Every entry needs to be written out again exactly, with its pictures removed.
Content starts
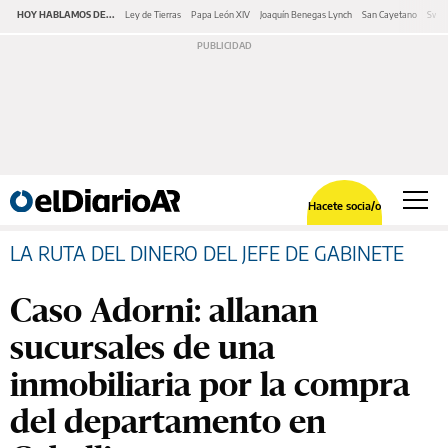
HOY HABLAMOS DE...
Ley de Tierras
Papa León XIV
Joaquín Benegas Lynch
San Cayetano
Swap
Hacete socia/o
LA RUTA DEL DINERO DEL JEFE DE GABINETE
Caso Adorni: allanan
sucursales de una
inmobiliaria por la compra
del departamento en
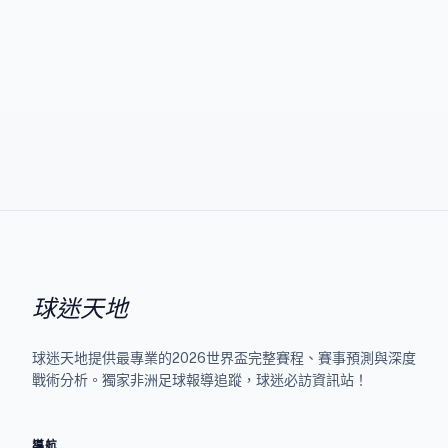
球迷天地
球迷天地提供最專業的2026世界盃完整賽程、賽事預測與深度
戰術分析。獨家非洲足球報導追蹤，球迷必訪資訊站！
導航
Content ends
**RESPONSE AREA**:
HOY HABLAMOS DE...
Ley de Tierras
Papa León XIV
Joaquín Benegas Lynch
San Cayetano
Swap
Hacete socia/o
LA RUTA DEL DINERO DEL JEFE DE GABINETE
Caso Adorni: allanan
sucursales de una
inmobiliaria por la compra
del departamento en
球迷天地
球迷天地提供最專業的2026世界盃完整賽程、賽事預測與深度
戰術分析。獨家非洲足球報導追蹤，球迷必訪資訊站！
導航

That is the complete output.